Maldicidade. O neologismo adotado por Miguel Rio Branco para nomear seu mais recente livro soa sintético e premonitório. Ao fundir as duas primeiras sílabas de “maldição” com a palavra “cidade”, o fotógrafo resume e antecipa o que está por vir nas 400 páginas deste grandioso trabalho, publicado pela editora Cosac Naify.
Captadas entre 1970 e 2010, no Brasil, Peru, em Cuba, nos Estados Unidos e no Japão, as cerca de 200 imagens do livro revelam as contradições do suposto desenvolvimento de grandes urbes orientadas pelo salve-se quem puder do capitalismo predatório. A cada virar de página, retratos de exclusão afrontam o olhar como feridas abertas, perdidas em meio à paisagem desolada de arquiteturas degeneradas e de carros abandonados. Um universo moribundo, que desnuda a indiferença dos incluídos ao cotidiano assombroso de mendigos, prostitutas, bêbados, trabalhadores ordinários e cães sem dono. Figuras à margem que sempre povoaram o imaginário estético de Miguel Rio Branco.
Maldicidade, que sucede o provocador Você Está Feliz? (Cosac Naify, 2012), compila registros majoritariamente inéditos. Quarenta dessas fotografias foram reunidas, em 2010, na mostra Maldicidade – Marco Zero, que celebrou os 40 anos do Museu da Imagem e do Som de São Paulo. Como na exposição do MIS, Miguel optou por não atribuir às imagens compiladas no livro dados usuais, como título, ano de produção e localidade do registro. Algo que converge com sua postura de, ao dispensar informações que possam induzir interpretações, provocar subjetividades individuais.

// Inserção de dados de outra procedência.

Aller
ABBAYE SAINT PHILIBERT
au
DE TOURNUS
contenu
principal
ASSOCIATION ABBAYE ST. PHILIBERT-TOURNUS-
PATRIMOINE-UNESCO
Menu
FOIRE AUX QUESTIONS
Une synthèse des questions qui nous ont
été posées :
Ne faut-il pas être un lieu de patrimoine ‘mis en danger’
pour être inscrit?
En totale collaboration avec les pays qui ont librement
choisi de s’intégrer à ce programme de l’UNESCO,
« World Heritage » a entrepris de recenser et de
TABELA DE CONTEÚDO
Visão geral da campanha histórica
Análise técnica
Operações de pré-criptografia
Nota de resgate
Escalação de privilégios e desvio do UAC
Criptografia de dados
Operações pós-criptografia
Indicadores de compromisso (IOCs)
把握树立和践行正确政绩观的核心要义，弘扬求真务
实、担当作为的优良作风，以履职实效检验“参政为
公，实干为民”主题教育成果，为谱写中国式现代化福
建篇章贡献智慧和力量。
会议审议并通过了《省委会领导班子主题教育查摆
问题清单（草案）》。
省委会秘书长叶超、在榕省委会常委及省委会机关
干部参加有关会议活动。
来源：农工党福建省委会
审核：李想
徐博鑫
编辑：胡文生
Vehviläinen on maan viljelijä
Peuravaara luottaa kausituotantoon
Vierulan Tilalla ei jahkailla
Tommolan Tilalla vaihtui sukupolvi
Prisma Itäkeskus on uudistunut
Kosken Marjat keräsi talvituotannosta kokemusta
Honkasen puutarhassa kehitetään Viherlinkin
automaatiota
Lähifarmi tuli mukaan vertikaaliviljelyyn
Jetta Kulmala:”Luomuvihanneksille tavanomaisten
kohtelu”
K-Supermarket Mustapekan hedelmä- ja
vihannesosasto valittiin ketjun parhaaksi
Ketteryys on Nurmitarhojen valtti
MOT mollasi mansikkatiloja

Em 2011, a reportagem de ARTE!Brasileiros esteve no ateliê do artista em Araras, bucólica cidade da região serrana do Rio de Janeiro. Um depoimento em especial, feito por ele naquela ocasião, sintetiza o desejo de Miguel de também não se pretender classificável. “Sou marginal na essência. Ser uma pessoa que trabalha com fotografia, pintura, desenho e cinema é também uma marginalidade em relação ao próprio sistema, que o tempo todo tenta definir você como uma coisa só.” Aos 68 anos, com o perdão do rótulo, ele mantém o ímpeto de ser um artista fundamental.